Pitagora afferma che il cubo del numero tre corrisponde come entità numerica al periodo della rivoluzione lunare, poiché la luna percorre la sua orbita in ventisette giorni e il numero “ternio”, che in greco è detto triàs, si risolve in egual misura nel cubo. Da noi in latino viene poi detta “linea” quella figura che in greco è detta grammèn.
Varrone dà della “linea” questa definizione: una lunghezza senza larghezza e senza altezza. Più stringatamente Euclide, senza nominare l’altezza, definisce la figura denominata grammè con l’espressione mèkos aplatès, ovvero lunghezza senza larghezza.

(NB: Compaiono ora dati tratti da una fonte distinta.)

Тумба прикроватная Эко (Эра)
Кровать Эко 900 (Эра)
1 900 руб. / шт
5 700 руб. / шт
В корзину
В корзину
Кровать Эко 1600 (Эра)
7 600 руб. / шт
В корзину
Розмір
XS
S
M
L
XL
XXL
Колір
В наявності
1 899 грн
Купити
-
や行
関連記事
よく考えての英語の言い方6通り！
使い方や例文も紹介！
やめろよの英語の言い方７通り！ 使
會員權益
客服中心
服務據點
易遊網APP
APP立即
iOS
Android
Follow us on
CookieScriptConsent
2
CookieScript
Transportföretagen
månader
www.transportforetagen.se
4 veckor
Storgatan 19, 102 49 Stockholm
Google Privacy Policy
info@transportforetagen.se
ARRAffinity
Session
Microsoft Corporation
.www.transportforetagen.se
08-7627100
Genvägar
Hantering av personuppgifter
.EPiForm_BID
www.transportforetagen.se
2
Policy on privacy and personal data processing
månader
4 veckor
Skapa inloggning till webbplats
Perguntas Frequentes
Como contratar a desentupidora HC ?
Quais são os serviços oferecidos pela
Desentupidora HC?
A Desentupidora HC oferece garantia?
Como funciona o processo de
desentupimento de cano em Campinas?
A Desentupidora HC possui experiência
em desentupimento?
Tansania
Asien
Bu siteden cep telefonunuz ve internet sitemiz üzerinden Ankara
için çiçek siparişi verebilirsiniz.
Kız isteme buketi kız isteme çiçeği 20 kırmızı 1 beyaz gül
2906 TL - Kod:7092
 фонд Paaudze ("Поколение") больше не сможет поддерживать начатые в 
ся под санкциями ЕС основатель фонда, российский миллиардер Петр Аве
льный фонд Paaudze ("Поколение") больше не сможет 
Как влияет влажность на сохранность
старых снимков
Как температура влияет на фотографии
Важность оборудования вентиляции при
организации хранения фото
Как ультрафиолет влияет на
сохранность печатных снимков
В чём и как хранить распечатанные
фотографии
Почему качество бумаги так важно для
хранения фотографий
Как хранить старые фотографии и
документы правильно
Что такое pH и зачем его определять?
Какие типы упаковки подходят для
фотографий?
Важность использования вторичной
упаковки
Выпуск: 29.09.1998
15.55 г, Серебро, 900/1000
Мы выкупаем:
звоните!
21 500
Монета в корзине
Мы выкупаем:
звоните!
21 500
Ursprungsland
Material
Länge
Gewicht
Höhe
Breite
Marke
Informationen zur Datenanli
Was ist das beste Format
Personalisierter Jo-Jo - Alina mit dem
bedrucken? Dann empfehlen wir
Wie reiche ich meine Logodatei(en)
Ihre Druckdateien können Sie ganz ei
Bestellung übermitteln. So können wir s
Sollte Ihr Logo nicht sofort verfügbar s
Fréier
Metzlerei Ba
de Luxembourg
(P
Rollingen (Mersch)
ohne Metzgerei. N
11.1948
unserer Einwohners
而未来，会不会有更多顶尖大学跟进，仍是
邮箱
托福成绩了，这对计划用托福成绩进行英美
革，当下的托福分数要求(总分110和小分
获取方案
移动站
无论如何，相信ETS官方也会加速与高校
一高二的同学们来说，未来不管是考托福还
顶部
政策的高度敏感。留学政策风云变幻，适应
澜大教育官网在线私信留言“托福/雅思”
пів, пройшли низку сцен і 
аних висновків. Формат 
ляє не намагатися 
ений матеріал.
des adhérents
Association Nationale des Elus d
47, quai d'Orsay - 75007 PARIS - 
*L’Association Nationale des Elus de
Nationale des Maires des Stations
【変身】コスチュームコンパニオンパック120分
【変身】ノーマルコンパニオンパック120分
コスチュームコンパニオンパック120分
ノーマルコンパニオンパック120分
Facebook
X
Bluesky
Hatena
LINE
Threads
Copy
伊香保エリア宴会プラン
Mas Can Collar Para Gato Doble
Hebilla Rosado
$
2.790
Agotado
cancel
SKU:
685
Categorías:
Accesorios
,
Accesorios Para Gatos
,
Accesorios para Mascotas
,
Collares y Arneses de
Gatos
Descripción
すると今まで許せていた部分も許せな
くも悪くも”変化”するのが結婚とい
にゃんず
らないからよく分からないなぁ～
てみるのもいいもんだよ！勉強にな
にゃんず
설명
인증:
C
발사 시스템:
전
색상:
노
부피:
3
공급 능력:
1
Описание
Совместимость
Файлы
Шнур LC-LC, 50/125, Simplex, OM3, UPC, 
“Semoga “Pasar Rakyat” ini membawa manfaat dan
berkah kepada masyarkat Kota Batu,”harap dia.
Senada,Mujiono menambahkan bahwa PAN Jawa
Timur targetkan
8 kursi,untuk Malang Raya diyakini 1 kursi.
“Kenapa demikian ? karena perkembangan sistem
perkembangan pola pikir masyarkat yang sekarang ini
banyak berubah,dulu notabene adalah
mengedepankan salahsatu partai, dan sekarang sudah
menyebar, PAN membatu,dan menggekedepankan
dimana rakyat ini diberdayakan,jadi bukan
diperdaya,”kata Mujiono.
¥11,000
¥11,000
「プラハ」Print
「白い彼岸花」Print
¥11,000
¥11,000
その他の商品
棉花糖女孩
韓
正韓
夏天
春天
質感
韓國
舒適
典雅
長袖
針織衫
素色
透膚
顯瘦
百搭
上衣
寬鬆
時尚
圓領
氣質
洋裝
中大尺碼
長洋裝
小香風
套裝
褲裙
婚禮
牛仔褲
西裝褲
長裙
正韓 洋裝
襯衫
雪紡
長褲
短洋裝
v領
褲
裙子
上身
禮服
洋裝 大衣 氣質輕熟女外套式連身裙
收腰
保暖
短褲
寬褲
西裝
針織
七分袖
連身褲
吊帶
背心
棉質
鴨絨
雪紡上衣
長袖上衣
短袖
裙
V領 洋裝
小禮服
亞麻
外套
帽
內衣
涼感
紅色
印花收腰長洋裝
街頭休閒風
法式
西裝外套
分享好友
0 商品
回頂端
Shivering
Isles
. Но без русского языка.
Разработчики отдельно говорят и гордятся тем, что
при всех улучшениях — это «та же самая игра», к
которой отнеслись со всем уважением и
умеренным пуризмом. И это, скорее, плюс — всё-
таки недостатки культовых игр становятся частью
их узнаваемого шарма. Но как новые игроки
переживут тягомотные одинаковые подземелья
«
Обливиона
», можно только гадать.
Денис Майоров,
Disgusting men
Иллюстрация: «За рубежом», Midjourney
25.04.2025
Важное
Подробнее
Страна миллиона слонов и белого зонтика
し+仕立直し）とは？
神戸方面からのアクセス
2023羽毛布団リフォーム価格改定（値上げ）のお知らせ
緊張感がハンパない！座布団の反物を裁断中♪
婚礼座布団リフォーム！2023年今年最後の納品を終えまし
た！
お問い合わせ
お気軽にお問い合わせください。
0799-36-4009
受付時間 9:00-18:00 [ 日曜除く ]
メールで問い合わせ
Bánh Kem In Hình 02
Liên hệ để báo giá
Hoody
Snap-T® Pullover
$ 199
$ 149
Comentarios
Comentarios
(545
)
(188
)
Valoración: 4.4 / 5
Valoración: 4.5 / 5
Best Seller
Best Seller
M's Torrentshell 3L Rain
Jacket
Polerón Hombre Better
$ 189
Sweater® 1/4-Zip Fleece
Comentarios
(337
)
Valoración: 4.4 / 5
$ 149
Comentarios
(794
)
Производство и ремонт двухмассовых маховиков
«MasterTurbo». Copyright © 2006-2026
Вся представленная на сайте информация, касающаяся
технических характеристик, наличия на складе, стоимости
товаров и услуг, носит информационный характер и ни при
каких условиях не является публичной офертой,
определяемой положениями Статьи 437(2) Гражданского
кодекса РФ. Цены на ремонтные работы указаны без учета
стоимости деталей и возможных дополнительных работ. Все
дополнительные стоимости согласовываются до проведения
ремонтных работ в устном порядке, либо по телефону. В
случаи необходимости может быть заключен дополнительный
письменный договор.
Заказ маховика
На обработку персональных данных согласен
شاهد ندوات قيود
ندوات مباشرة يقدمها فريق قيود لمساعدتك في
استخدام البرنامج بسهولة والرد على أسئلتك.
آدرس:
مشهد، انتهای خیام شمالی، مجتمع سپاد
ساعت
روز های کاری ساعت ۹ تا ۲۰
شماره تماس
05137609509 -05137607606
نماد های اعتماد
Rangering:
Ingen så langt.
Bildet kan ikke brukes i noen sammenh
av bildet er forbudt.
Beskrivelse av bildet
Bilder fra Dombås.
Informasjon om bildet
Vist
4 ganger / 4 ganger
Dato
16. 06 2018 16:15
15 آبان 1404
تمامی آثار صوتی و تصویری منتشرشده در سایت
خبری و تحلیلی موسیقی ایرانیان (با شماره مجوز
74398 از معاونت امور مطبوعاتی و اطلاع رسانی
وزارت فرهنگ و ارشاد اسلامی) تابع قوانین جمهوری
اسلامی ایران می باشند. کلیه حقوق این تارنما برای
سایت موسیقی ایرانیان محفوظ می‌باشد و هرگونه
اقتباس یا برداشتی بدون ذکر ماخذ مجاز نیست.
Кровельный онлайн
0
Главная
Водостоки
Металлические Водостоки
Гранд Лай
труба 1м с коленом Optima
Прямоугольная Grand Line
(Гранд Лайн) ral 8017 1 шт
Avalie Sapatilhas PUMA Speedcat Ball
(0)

Non è possibile tradurre quest’ultima espressione in latino con una sola parola, a meno che non si ardisca tradurla con “inlatabile” ovvero figura priva di larghezza.
Traslitterazioni nel testo di thelatinlibrary dei termini greci corrispondenti nel brano di Gellio (qui riportati al nominativo singolare):
“skèmata” da σχήμα
“epìpedon” da ἐπίπεδον
“stereòn” da στερεός
“pyràmidas” da πυραμίς
“kybon” da κύβος
“triàs” da τριάς
“grammèn” da γραμμή
“mèkos aplatès” da μήκος ἀπλατές
Prospetto dei vocaboli greci con i termini latini corrispondenti secondo quanto risulta in Gellio:
skèmata ⇒ figurae
epìpedon ⇒ planum
stèreon ⇒ solidum
pyràmidas ⇒ metae triangulae
kybous ⇒ quadrantalia
triàs ⇒ ternio
grammèn ⇒ linea
mèkos aplatès ⇒ inlatabile
Cenni biografici
Aulo Gellio, vissuto nel secondo secolo dopo Cristo, dopo gli studi compiuti grammaticali e retorici compiuti a Roma, suo luogo di nascita, si recò ad Atene per completare la propria istruzione. Lì, nell’Attica, si dedicò fra l’altro ad elucubrazioni notturne sui più svariati argomenti: di qui il titolo Notti Attiche, opera in ben venti libri (la sopra citata edizione italiana in due volumi conta più di un migliaio di pagine), elaborata secondo un metodo che ricorda alla lontana il metodo dello Zibaldone leopardiano, eccetto che ciascun capitolo delle Notti Attiche è preceduto da un elenco degli argomenti in esso trattati, avendo voluto l’autore che ogni lettore possa venirne agevolmente a conoscenza scorrendoli.
In Gellio prevale lo spirito di un erudito che si compiace e si entusiasma per la particolarità dei saperi di volta in volta acquisiti con uno spirito da indefesso esploratore, curioso anche delle minuzie.